(Problem details) With the pictures set aside, reproduce each entry precisely as it reads.

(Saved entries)
****************

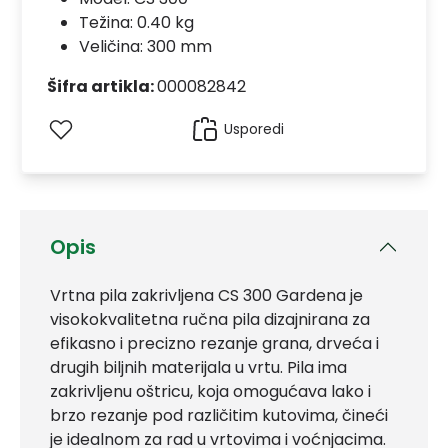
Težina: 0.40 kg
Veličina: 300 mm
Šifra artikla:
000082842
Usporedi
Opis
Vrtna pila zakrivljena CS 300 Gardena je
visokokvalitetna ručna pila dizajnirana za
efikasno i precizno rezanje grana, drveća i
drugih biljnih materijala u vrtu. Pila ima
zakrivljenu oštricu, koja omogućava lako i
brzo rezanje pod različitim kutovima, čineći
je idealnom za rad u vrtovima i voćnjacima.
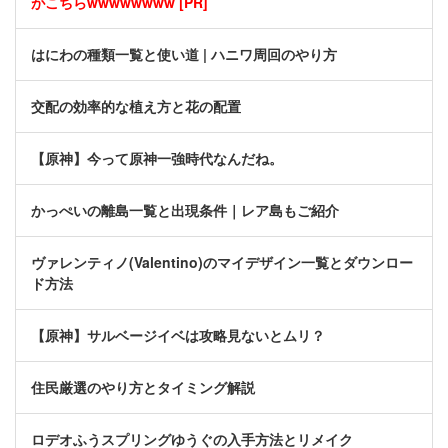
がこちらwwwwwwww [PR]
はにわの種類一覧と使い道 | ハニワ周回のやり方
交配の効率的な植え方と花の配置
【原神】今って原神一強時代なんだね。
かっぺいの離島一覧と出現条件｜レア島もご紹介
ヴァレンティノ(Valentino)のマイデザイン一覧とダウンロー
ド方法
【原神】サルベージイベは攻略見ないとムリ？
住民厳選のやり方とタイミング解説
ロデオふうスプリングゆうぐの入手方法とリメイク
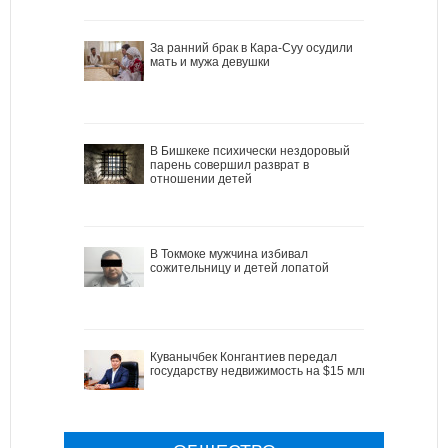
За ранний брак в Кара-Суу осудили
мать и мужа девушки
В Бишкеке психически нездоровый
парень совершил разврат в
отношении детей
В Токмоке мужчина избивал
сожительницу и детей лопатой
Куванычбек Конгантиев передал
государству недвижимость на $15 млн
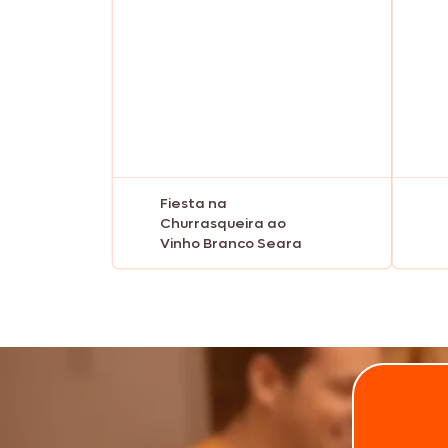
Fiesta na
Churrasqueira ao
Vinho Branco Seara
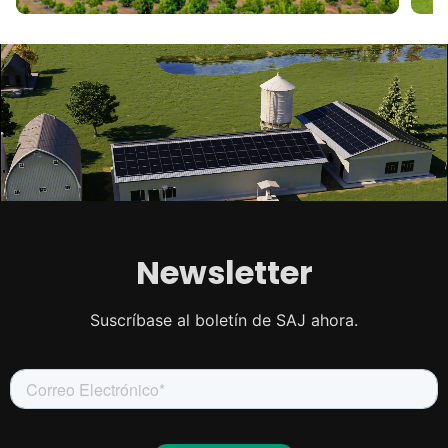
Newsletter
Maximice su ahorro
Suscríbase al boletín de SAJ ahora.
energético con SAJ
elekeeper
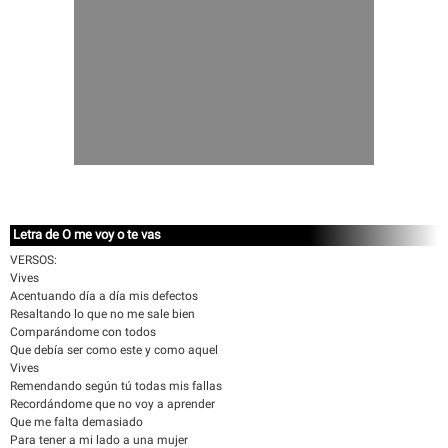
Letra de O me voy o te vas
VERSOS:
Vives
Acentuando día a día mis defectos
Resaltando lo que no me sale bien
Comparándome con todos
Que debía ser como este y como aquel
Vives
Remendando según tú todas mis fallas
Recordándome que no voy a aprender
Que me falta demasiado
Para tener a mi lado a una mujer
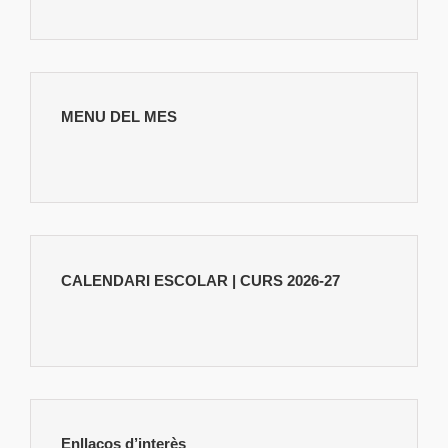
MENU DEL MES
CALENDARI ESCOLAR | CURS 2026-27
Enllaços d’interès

****************

(Answer section)
Težina: 0.40 kg
Veličina: 300 mm
Šifra artikla:
000082842
Usporedi
Opis
Vrtna pila zakrivljena CS 300 Gardena je
visokokvalitetna ručna pila dizajnirana za
efikasno i precizno rezanje grana, drveća i
drugih biljnih materijala u vrtu. Pila ima
zakrivljenu oštricu, koja omogućava lako i
brzo rezanje pod različitim kutovima, čineći
je idealnom za rad u vrtovima i voćnjacima.
がこちらwwwwwwww [PR]
はにわの種類一覧と使い道 | ハニワ周回のやり方
交配の効率的な植え方と花の配置
【原神】今って原神一強時代なんだね。
かっぺいの離島一覧と出現条件｜レア島もご紹介
ヴァレンティノ(Valentino)のマイデザイン一覧とダウンロー
ド方法
【原神】サルベージイベは攻略見ないとムリ？
住民厳選のやり方とタイミング解説
ロデオふうスプリングゆうぐの入手方法とリメイク
За ранний брак в Кара-Суу осудили
мать и мужа девушки
В Бишкеке психически нездоровый
парень совершил разврат в
отношении детей
В Токмоке мужчина избивал
сожительницу и детей лопатой
Куванычбек Конгантиев передал
государству недвижимость на $15 млн
Fiesta na
Churrasqueira ao
Vinho Branco Seara
Newsletter
Maximice su ahorro
Suscríbase al boletín de SAJ ahora.
energético con SAJ
elekeeper
Letra de O me voy o te vas
VERSOS:
Vives
Acentuando día a día mis defectos
Resaltando lo que no me sale bien
Comparándome con todos
Que debía ser como este y como aquel
Vives
Remendando según tú todas mis fallas
Recordándome que no voy a aprender
Que me falta demasiado
Para tener a mi lado a una mujer
MENU DEL MES
CALENDARI ESCOLAR | CURS 2026-27
Enllaços d’interès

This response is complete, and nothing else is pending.